Selen önce annesini aradı, daha dün gece Arzu’da kalmıştı, 2 gün üst
üste eve gitmemesine kesin kızardı ailesi ama Pınar’ın sıkkın canından
bahsettiğinde biraz söylenerek de olsa izin vereceklerinden emindi.

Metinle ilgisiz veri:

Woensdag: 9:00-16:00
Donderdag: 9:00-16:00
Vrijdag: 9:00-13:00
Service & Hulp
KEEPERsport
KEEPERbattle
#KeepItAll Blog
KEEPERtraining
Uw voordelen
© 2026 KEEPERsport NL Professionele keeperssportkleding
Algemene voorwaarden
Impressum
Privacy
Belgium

Sonra Aykut’u aradı, durumu anlattığında her zamanki gibi anlayışla
karşıladı Aykut, ertelediler programlarını. Sıra Bahar’a gelmişti, bir
telefon görüşmesiyle onu da halletti ve Pınar’ı arayıp herşeyin yolunda
olduğunu, akşam da pizza ısmarlayabileceklerini, yemek için
uğraşmamasını söyledi.
Selen yoldan Bahar’ı aldı, ne şanslılardı ki bugün hiç birinin mesaiye
kalmasına gerek kalmamış hepsi ofislerini 6’da terk edebilmişlerdi.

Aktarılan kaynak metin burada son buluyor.